■ TASK DESCRIPTION
Respond with nothing but the number of lines in this data that include the word "bánh".

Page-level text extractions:
- Opening Delimiter -

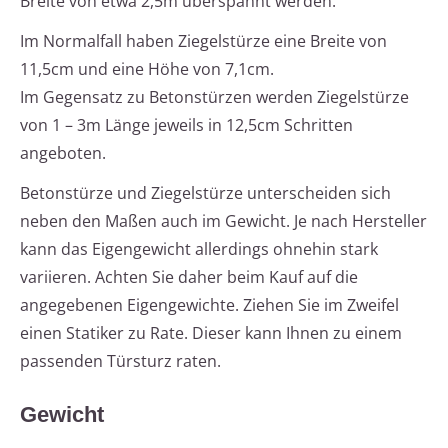
Breite von etwa 2,5m überspannt werden.
Im Normalfall haben Ziegelstürze eine Breite von
11,5cm und eine Höhe von 7,1cm.
Im Gegensatz zu Betonstürzen werden Ziegelstürze
von 1 – 3m Länge jeweils in 12,5cm Schritten
angeboten.
Betonstürze und Ziegelstürze unterscheiden sich
neben den Maßen auch im Gewicht. Je nach Hersteller
kann das Eigengewicht allerdings ohnehin stark
variieren. Achten Sie daher beim Kauf auf die
angegebenen Eigengewichte. Ziehen Sie im Zweifel
einen Statiker zu Rate. Dieser kann Ihnen zu einem
passenden Türsturz raten.
Gewicht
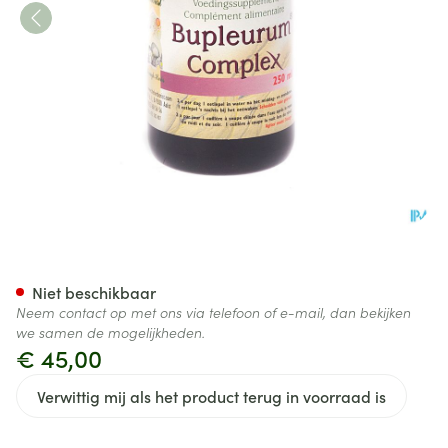
Herborist Bupleurum Complex
Niet beschikbaar
Neem contact op met ons via telefoon of e-mail, dan bekijken
we samen de mogelijkheden.
€ 45,00
Verwittig mij als het product terug in voorraad is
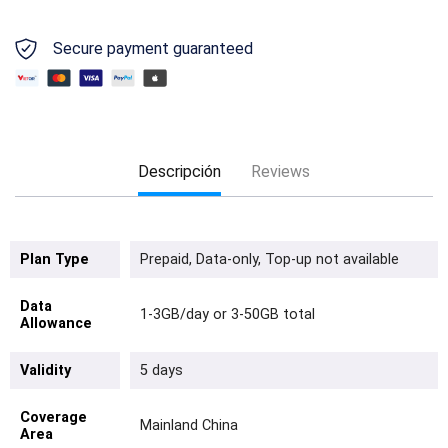
Secure payment guaranteed
Descripción
Reviews
Plan Type
Prepaid, Data-only, Top-up not available
Data
1-3GB/day or 3-50GB total
Allowance
Validity
5 days
Coverage
Mainland China
Area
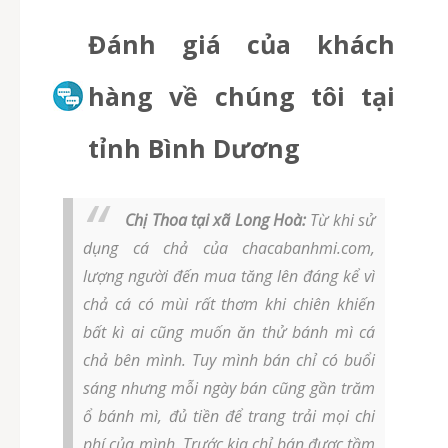
Đánh giá của khách
hàng về chúng tôi tại
tỉnh Bình Dương
Chị Thoa tại xã Long Hoà:
Từ khi sử
dụng cá chả của chacabanhmi.com,
lượng người đến mua tăng lên đáng kể vì
chả cá có mùi rất thơm khi chiên khiến
bất kì ai cũng muốn ăn thử bánh mì cá
chả bên mình. Tuy mình bán chỉ có buổi
sáng nhưng mỗi ngày bán cũng gần trăm
ổ bánh mì, đủ tiền để trang trải mọi chi
phí của mình. Trước kia chỉ bán được tầm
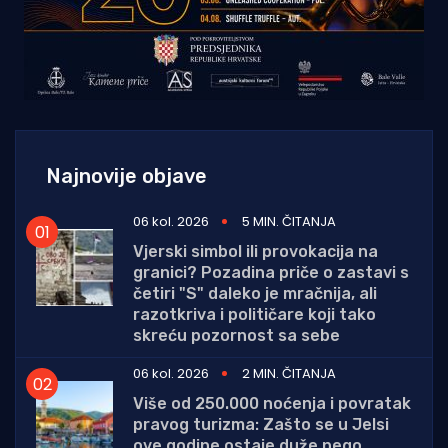
Najnovije objave
06 kol. 2026
5 MIN. ČITANJA
Vjerski simbol ili provokacija na
granici? Pozadina priče o zastavi s
četiri "S" daleko je mračnija, ali
razotkriva i političare koji tako
skreću pozornost sa sebe
06 kol. 2026
2 MIN. ČITANJA
Više od 250.000 noćenja i povratak
pravog turizma: Zašto se u Jelsi
ove godine ostaje duže nego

- Closing Delimiter -

■ EXERCISE SOLUTION
2